For my nickel,
I got the SSCP (many moons ago) after holding the CISSP for a number of years. My reasoning at the time, was that I was CISO and wanted to gage the knowledge level of multiple certifications for my staff (i.e., did all my staff need to be CISSPs or did they all need the CISM or ?). Some of folks, only needed to be a SSCP as they were going to specialize in other areas.
The SSCP was initially developed as an entry level certification and the original intent was to build additional certifications on it such as Firewall, or UNIX or Networking, etc. Through time and management teams, this changed.
Depending on your job function, I might recommend that you look at the CSSLP or the Cloud Certification or even a certification that specializes in Firewalls or Fraud.
Again only my nickel Canadian.
My take only, the ISSMP is great to for folks who are looking to become CISOs. It allows someone to demonstrate that they have advance knowledge in the Management areas of the CISSP. It allows demonstrates an understanding of the Management of a Security Program from start to finish, as it covers areas such as Risk, Risk Management, Contingency management, Laws, etc.
It also will provide a leg up for folks that wish to work for Security Vendors.
Of course, these are MY personal opinions only.
d (full disclosure, I hold the SSCP, CISSP, CISSP-ISSAP, CISSP-ISSMP, and the CSSLP).
Thanks for the response. I was looking at CSSLP but my work is pretty much doing Technical Risk Assurance assessments looking at the technical controls proposed by the architecture team. This could cover pretty much anything - cloud/OS/networks/applications/DB's etc.
Based on this I thought the CSSLP may not be relevant to my work? Maybe SSCP more general and suitable as covers topics of interest - just concerned its for entry level/1 year experience.
For note - I have the CCSP as well, plus the ISACA and SANS/GIAC certs.
Any info would be greatly appreciated on what to look at next.
If the CSSLP is still broken down in something of a water fall manner you might want to consider how what it teaches might work in a DevOps environment, before committing to get certified. I bought the CBK, read and then decided I'd be better off taking the ISSMP and ISSAP concentrations, but it depends very much on the sort of organisation you work in.
Hope all is well. I have passed SSCP in July and I must admit I liked it. I come with strong foundation in network engineering and system administration and yet again it didn't let me down. the course covers wide ranges of technical aspects mostly in a theoretic way, but I found it vital for those experts who wants to apply their knowledge in a more effective way.
It certainly helps you to make more solid technical decisions.
I took SSCP and then CISSP. Depending on your domain areas, SSCP can be more difficult because it focuses on technical controls, networks and communication, and data forensics.

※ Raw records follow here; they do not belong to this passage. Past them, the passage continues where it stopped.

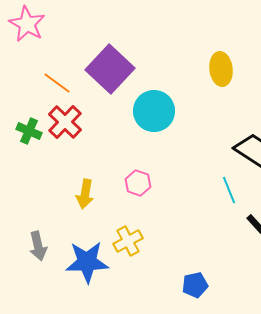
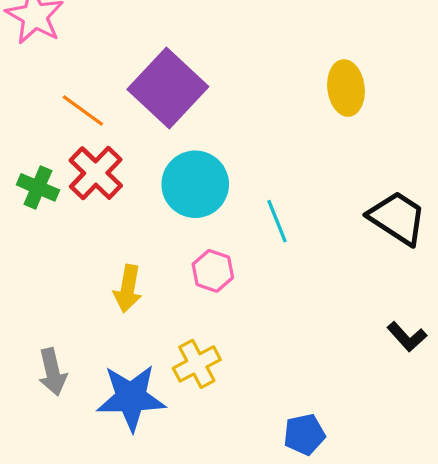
cyan circle: (154, 111) -> (195, 184), moved
cyan line: (229, 190) -> (277, 221), moved

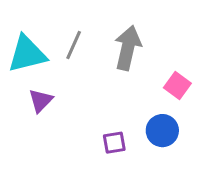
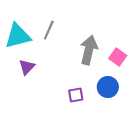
gray arrow: (128, 48) -> (89, 50), moved

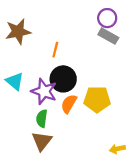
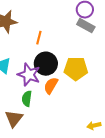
yellow pentagon: (97, 99) -> (76, 69), moved
brown triangle: (42, 141) -> (14, 119), moved

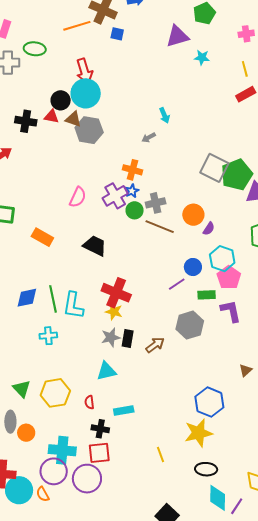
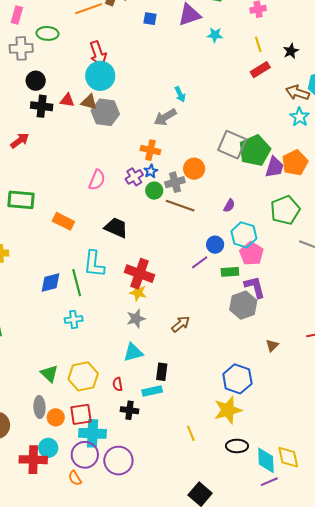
blue square: (117, 34) -> (150, 19), moved
black circle: (61, 100) -> (36, 81), moved
gray arrow: (149, 138) -> (165, 117), size x1.6
purple cross: (115, 196) -> (134, 177), size x0.7
orange circle: (193, 215) -> (194, 169), moved
cyan L-shape: (73, 306) -> (94, 264), moved
gray hexagon: (190, 325) -> (243, 305), moved
black rectangle: (128, 338) -> (162, 372), moved
red square: (99, 453) -> (81, 414), moved
cyan circle: (19, 490) -> (48, 448), moved, size x0.7
cyan diamond: (218, 498) -> (266, 460), moved
purple line: (237, 506) -> (269, 482), turned 36

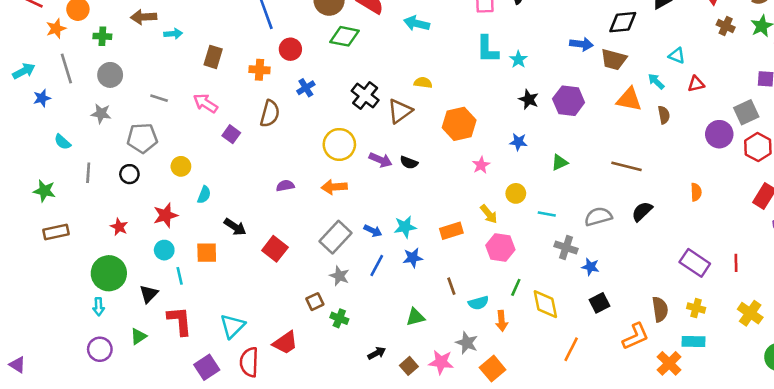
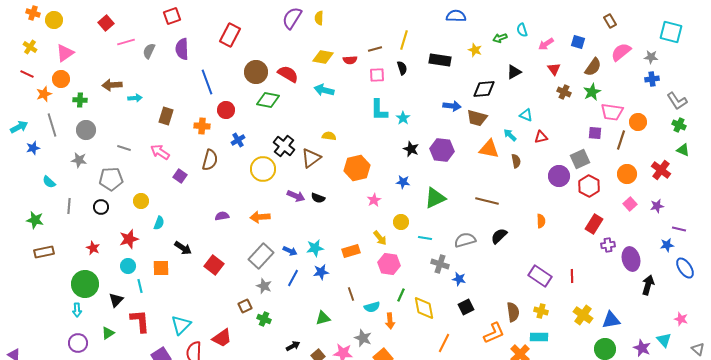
yellow circle: (339, 144) -> (263, 169), moved
green triangle: (560, 162) -> (435, 198), size x1.6

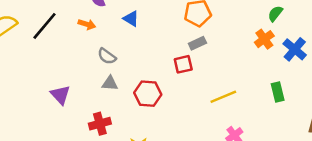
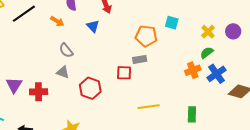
blue cross: (295, 49) -> (217, 74), moved
purple triangle: (60, 95) -> (14, 85), moved
red cross: (100, 124) -> (39, 92), moved

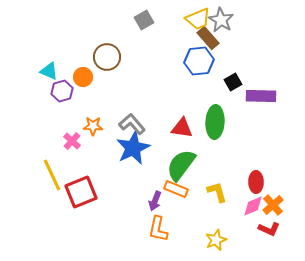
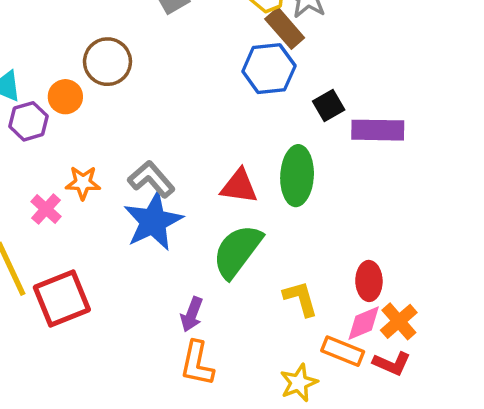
orange rectangle: (176, 189) -> (343, 351), moved

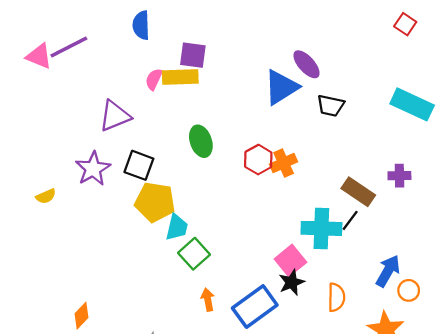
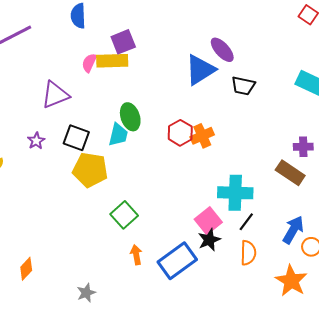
purple square: (193, 55) -> (123, 42), turned -30
purple star: (93, 169) -> (36, 141), size x0.6
brown rectangle: (358, 192) -> (290, 173), moved
black line: (350, 220) -> (246, 222), moved
cyan trapezoid: (177, 227) -> (118, 135), moved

It has many questions that require deep analysis of situations and good technical knowledge in things such as cryptography and network protocols, in addition to what I already mentioned. While in CISSP, such domains are only a part of the question, in SSCP it is the majority of them. If you have experience in penetration testing, then SSCP should be easier for you, but If you practice in security governance administration and risk management, then SSCP should be difficult because it barely covers security governance, and is mostly focused on technical skills.
Many thanks for the feedback everyone. I am looking to dive deeper into technical topics to support the technical assurance consultancy work I do. So by the sounds of it, it could be a good option.
I have been put off only because I have spoken to people who have said its entry level and they have simply gone for the exam and passed. Perhaps they have strong background.